A Biological Entity for Treating Brain Cancer

Smart overview of the Invention

A novel biological entity has been developed for the treatment of brain cancer, specifically targeting glioma. This construct features anti-tumor transgenes that include multiple GluA knockdown agents and is designed to enhance immune responses against glioblastoma cells. The entity is integrated into a modified vector based on the wild-type HSV-1 virus, where the ICP 34.5 gene is replaced with this new construct, allowing for selective infection of tumor cells while sparing healthy neurons.

Current Treatment Landscape

Glioma, particularly glioblastoma (GBM), is a highly aggressive form of brain cancer with limited treatment options. The standard treatment, temozolomide, offers only marginal improvements in survival rates. While there have been various trials exploring oncolytic viruses (OVs) for glioma treatment, none have yet reached the stage of randomized clinical trials. The unique challenges posed by the blood-brain barrier and the invasive nature of glioma necessitate innovative approaches like OVs that can be administered directly to the tumor site.

Mechanism of Action

The engineered HSV-1 virus utilizes a mechanism that targets neuron-tumor synapses to inhibit glioma cell proliferation. By delivering GluA1 and GluA2 knockdown agents, the biological entity disrupts the trafficking of AMPA receptors essential for tumor maintenance and growth. This targeted approach not only aims to slow tumor progression but also seeks to stimulate a robust anti-tumor immune response through the inclusion of immune checkpoint inhibitors in its design.

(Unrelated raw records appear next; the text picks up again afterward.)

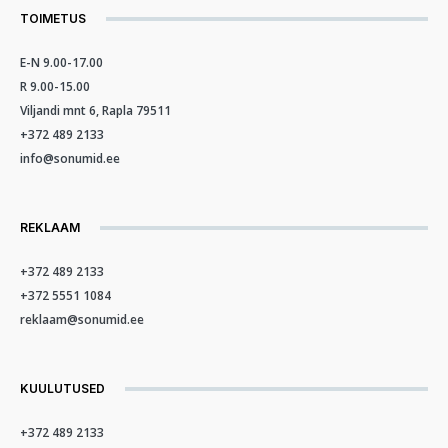
TOIMETUS
E-N 9.00-17.00
R 9.00-15.00
Viljandi mnt 6, Rapla 79511
+372 489 2133
info@sonumid.ee
REKLAAM
+372 489 2133
+372 5551 1084
reklaam@sonumid.ee
KUULUTUSED
+372 489 2133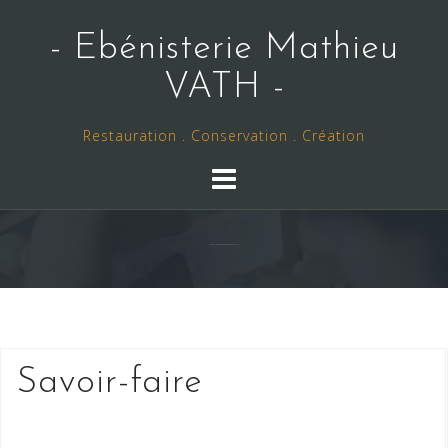
Skip
to
- Ebénisterie Mathieu
content
VATH -
Restauration . Conservation . Création
Savoir-faire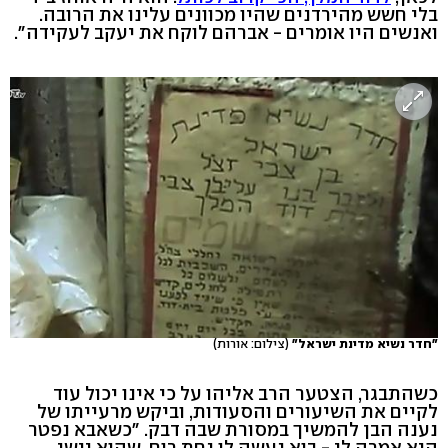
בלי חשש מהירדנים שהיו מכוונים עלינו את הרובה.
ואנשים היו אומרים - אברהם לוקח את יעקב לעקידה".
"חדר נשיא מדינת ישראל"
(צילום: אורות)
כשהתבגר, הצטער הרב אליהו על כי אינו יכול עוד
לקיים את השיעורים והסעודות, וביקש מרעייתו של
נענה הבן להמשיך במסורת שבה דבק. "כשאבא נפטר
היא אמרה לי - בוא נעשה לו נחת רוח, שהוא יישן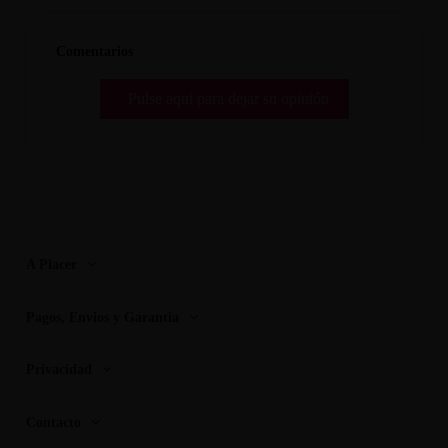
Comentarios
Pulse aquí para dejar su opinión
A Placer
Pagos, Envios y Garantia
Privacidad
Contacto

Preferred Embodiments and Efficacy

The preferred embodiment of this biological entity includes specific genetic interference targeting AMPA receptor subunits, which are crucial for communication between neurons and glioma cells. By preventing the proper functioning of these receptors at synapses, the OV aims to enhance its therapeutic efficacy. The intratumoral injection method is proposed to maximize local effects and improve overall survival rates compared to existing therapies.

Conclusion

This innovative biological entity represents a significant advancement in glioma treatment strategies by leveraging oncolytic virus technology combined with targeted gene therapy. Its design aims not only to attack tumor cells directly but also to enhance immune responses against them, offering hope for improved outcomes in patients battling this challenging form of cancer.